Severe acute respiratory syndrome coronavirus 2 (SARS-CoV-2), the causal agent of COVID-19, uses an RNA-dependent RNA polymerase (RdRp) for the replication of its genome and the transcription of its genes. We found that the catalytic subunit of the RdRp, nsp12, ligates two iron-sulfur metal cofactors in sites that were modeled as zinc centers in the available cryo–electron microscopy structures of the RdRp complex. These metal binding sites are essential for replication and for interaction with the viral helicase. Oxidation of the clusters by the stable nitroxide TEMPOL caused their disassembly, potently inhibited the RdRp, and blocked SARS-CoV-2 replication in cell culture. These iron-sulfur clusters thus serve as cofactors for the SARS-CoV-2 RdRp and are targets for therapy of COVID-19.

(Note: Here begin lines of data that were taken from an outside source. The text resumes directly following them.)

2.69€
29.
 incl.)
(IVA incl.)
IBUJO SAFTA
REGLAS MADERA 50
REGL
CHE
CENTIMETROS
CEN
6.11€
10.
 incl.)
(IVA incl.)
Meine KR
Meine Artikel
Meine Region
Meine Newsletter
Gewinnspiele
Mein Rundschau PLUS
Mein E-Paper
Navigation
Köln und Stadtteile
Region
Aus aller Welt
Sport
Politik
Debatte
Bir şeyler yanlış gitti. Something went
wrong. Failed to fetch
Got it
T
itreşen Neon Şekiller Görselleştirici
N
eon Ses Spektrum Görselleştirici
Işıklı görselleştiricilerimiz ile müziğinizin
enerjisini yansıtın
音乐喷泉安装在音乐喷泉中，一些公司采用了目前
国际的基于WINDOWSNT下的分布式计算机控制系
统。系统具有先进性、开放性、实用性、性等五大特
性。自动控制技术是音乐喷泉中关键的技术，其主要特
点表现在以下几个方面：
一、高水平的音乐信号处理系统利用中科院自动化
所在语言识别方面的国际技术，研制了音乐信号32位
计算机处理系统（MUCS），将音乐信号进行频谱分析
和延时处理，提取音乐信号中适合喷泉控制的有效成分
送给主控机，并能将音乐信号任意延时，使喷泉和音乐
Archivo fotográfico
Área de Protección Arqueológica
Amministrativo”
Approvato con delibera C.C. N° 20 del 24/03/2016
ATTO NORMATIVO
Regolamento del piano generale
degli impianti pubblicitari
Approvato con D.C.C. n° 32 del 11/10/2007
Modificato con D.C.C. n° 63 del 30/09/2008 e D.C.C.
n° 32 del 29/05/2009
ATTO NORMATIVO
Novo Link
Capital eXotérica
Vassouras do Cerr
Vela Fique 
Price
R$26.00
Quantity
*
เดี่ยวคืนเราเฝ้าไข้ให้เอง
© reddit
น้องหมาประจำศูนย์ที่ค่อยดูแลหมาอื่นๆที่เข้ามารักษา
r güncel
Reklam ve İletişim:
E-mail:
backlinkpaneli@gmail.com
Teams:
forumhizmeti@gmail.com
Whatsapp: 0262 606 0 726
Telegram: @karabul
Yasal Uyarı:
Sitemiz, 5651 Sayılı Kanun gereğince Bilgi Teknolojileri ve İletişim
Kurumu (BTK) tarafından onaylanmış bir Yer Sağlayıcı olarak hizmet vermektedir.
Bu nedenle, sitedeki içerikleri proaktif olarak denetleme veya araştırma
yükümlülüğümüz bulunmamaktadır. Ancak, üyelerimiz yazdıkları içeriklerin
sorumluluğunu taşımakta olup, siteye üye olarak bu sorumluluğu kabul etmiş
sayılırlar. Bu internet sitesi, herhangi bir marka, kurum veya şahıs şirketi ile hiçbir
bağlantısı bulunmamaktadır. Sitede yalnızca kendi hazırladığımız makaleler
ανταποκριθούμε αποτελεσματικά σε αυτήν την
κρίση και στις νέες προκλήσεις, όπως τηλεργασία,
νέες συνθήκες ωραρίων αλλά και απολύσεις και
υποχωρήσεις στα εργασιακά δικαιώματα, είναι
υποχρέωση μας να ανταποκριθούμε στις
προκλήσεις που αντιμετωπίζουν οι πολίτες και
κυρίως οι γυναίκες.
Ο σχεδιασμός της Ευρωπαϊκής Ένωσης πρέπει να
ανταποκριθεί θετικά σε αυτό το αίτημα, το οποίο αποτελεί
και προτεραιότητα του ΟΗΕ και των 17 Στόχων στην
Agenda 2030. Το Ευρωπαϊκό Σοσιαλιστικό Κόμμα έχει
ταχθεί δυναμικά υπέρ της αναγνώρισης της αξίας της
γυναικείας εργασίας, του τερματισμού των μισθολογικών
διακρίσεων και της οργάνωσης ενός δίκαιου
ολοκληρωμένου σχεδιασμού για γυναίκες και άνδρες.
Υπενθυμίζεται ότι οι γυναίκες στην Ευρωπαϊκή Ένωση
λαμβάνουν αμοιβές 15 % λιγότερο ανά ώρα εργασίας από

严重急性呼吸综合征冠状病毒 2 (SARS-CoV-2) 是 COVID-19 的病原体，它使用一种依赖于 RNA 的 RNA 聚合酶 (RdRp) 来复制其基因组和转录其基因。我们发现 RdRp 的催化亚基 nsp12 在 RdRp 复合物的可用低温电子显微镜结构中被模拟为锌中心的位点连接两个铁硫金属辅因子。这些金属结合位点对于复制和与病毒解旋酶的相互作用是必不可少的。稳定的氮氧化物 TEMPOL 对簇的氧化导致它们的分解，有效地抑制了 RdRp，并阻止了 SARS-CoV-2 在细胞培养物中的复制。因此，这些铁硫簇可作为 SARS-CoV-2 RdRp 的辅助因子，并且是 COVID-19 治疗的靶点。